Reps. Martha Stevens and Kip Kendrick, both Democrats, organized the town hall where 50 nearby residents, voters and poll workers asked questions for well over an hour-and-a-half about the minutae of the new law. Stevens said with an election in a nearby House seat coming up in August, in a district that includes parts of Southern Boone County, they felt the need to inform people about what changes the law will bring.
“Rep. Kendrick and I were talking about it towards the end of session, especially given the fact that we have a special election in the 50th District,” Stevens said. “We wanted to make sure people had updated information… We felt like it was our responsibility.”
Kendrick added that the event was also a learning opportunity for the state reps themselves to understand a bit more about the inner workings of the law.
Noren, who served as Boone County Clerk for 35 years before retiring last Friday, led much of the conversation, being one of the foremost experts in election procedure in the entire state. She answered the bulk of people’s questions
“These kinds of things are very important, because there’s so much misinformation going out,” Noren said. “For years, we’ve been hearing about photo ID law… and we’re trying to make sure voters know the same ID they used to vote last November is still valid.”
Noren, a Democrat, also gave a great deal of credit to Secretary of State Jay Ashcroft for his work in promoting the new law and working with county clerks across the state.
“I’ve been very impressed,” Noren said, noting that he advocated for increased funding from the General Assembly to promote awareness of the law change. “He could have handled it very differently. He could have just said, there’s a photo ID law, and people would have gotten the wrong impression. He could have let people try to get this identification on their own.
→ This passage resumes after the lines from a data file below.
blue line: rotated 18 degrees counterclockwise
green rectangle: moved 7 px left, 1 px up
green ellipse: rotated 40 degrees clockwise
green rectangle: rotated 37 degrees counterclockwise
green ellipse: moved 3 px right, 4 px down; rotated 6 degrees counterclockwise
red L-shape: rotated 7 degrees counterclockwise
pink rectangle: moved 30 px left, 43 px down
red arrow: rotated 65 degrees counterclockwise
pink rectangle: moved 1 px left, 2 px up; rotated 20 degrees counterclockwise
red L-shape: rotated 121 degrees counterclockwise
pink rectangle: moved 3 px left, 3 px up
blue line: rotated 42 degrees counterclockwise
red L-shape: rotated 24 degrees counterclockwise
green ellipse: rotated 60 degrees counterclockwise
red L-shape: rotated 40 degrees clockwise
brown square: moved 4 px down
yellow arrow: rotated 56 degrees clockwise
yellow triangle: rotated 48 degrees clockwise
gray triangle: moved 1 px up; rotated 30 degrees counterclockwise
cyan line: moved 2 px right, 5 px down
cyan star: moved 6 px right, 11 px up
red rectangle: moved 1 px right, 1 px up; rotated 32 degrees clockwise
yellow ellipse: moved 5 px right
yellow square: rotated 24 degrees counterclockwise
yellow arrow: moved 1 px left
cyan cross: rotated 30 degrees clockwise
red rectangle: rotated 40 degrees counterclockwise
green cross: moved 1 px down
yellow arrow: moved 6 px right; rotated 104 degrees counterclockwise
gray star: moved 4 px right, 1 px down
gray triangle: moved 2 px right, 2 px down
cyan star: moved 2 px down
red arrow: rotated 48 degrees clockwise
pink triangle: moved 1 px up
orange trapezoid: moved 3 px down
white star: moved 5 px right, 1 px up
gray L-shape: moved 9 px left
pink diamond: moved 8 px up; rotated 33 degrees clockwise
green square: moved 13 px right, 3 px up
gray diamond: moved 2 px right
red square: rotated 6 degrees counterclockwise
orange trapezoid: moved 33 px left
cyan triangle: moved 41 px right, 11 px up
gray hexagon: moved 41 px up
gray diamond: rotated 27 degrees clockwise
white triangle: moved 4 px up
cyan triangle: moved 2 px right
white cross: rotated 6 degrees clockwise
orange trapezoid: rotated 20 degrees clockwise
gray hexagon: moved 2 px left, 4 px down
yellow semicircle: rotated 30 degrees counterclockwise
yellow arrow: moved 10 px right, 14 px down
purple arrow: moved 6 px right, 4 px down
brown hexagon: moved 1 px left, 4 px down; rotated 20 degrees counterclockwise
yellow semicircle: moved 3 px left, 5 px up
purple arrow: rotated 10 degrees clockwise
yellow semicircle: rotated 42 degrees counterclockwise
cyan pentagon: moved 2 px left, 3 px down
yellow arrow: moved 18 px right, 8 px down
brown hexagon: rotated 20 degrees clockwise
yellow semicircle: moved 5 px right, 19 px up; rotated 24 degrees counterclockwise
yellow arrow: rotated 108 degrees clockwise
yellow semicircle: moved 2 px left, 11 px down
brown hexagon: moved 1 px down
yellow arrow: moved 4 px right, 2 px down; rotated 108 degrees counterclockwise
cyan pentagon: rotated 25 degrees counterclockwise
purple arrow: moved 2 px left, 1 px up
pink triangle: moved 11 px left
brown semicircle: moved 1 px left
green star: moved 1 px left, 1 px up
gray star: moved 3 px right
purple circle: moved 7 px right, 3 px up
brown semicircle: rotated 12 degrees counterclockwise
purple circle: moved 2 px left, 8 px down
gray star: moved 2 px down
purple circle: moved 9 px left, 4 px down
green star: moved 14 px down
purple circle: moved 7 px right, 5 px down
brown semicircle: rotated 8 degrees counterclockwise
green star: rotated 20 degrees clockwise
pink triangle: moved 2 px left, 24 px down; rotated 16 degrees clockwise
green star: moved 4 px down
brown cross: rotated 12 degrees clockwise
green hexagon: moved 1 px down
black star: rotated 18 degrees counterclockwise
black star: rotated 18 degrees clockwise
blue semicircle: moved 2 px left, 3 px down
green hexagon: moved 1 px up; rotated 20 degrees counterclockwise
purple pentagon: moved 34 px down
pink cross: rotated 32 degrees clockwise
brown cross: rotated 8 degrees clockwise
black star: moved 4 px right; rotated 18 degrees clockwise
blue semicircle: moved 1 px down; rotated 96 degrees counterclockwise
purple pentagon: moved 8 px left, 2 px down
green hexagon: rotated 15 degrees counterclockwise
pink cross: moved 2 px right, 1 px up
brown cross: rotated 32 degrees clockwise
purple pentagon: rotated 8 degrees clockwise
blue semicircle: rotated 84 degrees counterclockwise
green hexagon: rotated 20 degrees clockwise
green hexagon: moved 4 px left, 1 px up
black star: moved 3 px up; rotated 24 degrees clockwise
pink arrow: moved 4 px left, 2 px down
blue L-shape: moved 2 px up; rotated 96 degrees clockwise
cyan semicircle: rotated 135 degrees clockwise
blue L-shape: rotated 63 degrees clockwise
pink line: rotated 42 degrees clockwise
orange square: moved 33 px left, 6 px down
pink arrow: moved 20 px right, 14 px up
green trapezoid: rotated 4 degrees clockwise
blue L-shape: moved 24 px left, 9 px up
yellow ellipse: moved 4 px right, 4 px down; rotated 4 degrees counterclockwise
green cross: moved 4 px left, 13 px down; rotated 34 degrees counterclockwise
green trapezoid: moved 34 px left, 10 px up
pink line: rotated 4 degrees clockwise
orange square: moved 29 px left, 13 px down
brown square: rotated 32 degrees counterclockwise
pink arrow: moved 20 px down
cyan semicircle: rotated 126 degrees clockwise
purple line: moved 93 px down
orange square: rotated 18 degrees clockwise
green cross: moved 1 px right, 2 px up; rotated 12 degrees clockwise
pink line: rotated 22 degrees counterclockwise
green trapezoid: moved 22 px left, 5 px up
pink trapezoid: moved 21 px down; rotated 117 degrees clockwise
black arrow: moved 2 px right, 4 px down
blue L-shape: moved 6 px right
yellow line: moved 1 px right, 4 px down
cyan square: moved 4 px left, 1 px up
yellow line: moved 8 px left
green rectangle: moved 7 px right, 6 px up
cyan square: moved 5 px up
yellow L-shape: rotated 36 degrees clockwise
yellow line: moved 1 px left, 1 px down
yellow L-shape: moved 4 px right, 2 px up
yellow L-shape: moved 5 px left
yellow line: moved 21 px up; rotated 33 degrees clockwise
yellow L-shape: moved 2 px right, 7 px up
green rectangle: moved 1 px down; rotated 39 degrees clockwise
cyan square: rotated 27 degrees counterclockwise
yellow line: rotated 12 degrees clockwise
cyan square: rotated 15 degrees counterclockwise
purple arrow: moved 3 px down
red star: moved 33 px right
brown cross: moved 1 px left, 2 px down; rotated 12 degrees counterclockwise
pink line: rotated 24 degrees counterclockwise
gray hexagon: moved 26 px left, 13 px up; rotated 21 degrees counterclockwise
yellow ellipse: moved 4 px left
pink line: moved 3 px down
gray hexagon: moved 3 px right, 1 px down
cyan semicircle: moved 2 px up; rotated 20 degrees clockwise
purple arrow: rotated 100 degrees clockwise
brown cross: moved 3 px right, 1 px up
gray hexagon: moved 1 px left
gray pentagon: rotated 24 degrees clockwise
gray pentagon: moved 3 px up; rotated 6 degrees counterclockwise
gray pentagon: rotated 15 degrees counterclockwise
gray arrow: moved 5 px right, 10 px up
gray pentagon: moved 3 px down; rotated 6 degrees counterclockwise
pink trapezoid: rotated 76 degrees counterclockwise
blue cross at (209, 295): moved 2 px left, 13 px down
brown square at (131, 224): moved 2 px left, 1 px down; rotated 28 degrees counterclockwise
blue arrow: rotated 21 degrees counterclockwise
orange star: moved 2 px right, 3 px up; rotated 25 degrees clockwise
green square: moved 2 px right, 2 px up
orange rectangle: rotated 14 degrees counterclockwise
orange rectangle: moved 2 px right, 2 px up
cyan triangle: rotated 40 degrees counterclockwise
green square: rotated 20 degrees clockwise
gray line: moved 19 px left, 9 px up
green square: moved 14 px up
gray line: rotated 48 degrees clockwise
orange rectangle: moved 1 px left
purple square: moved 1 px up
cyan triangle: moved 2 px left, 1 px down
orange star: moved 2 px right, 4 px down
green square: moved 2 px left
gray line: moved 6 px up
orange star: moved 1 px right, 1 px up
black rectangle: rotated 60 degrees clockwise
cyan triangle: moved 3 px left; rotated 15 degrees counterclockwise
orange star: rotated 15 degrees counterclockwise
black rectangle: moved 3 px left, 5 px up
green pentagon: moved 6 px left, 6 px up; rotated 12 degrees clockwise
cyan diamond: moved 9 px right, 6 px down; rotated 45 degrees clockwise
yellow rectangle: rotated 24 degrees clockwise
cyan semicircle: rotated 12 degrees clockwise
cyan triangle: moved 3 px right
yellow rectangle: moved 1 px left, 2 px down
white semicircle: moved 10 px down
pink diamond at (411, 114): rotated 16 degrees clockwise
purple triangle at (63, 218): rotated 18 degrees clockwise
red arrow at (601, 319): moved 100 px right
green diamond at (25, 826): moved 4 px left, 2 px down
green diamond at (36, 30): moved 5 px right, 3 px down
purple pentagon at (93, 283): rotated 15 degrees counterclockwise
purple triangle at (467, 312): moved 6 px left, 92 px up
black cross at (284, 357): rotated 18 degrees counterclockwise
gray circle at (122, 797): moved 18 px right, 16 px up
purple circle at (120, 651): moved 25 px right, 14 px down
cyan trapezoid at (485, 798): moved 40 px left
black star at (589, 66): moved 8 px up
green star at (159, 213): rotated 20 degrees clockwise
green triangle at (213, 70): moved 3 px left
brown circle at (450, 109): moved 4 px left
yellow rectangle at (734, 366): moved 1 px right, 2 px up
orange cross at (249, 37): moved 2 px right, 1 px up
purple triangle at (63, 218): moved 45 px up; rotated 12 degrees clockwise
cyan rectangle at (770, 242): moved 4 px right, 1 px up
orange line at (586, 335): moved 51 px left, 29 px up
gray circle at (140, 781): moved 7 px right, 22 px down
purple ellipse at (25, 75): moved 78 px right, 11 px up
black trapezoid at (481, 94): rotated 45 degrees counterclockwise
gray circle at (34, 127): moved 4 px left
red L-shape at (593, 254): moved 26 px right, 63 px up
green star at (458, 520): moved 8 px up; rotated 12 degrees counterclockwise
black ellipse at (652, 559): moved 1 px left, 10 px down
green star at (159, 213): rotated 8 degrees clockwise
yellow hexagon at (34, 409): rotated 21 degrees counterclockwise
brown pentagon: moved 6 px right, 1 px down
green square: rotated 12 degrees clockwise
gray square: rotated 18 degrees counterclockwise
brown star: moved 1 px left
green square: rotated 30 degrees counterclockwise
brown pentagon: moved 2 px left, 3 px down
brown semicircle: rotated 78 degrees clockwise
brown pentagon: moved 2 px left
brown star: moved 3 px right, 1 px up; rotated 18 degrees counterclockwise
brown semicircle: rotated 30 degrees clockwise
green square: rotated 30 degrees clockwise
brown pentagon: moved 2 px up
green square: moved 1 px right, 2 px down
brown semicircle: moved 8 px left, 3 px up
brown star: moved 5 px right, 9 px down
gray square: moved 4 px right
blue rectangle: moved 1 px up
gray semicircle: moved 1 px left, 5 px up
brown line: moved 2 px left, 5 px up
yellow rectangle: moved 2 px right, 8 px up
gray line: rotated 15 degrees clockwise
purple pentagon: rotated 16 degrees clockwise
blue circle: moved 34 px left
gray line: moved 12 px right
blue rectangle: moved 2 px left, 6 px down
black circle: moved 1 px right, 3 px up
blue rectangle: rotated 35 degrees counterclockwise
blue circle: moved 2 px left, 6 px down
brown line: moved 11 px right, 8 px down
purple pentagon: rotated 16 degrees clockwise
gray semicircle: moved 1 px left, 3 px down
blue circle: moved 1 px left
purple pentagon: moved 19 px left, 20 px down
I think he’s taken a leadership position in doing this.”
She noted his office will have a special group working to attain documents for people who need them to get a photo voter ID. Noren also said the secretary of state’s office has designed the forms and worked with vendors of the electronic pads to make signing affidavits for those with supplemental IDs easier.
Noren added the secretary of state’s office have also been in constant communication with county clerks around the state, answering their questions. Two members of Ashcroft’s staff were at the event, and Noren said they would be speaking to every county clerk in person to ensure they understood the process.
Ashcroft himself has gone on a tour of the state promoting the new law.
Noren also credited Reps. Stevens and Kendrick for their work organizing the event. One patron told her they were surprised it was not just an opportunity for Democrats to complain about a new law the minority party had vigorously opposed. Kendrick however even mentioned during the event that the state had voted for the new law with a resounding 60 percent of the vote. As such, it was their job to educate people about what would happen under the new law, regardless of whether or not they liked it.
“Both our state reps and myself, the goal from the beginning was to educate people that no matter what they’ve heard, everybody is going to be able to vote,” Noren said. “If you’re registered you can vote.”
The photo voter ID law went into effect earlier this month.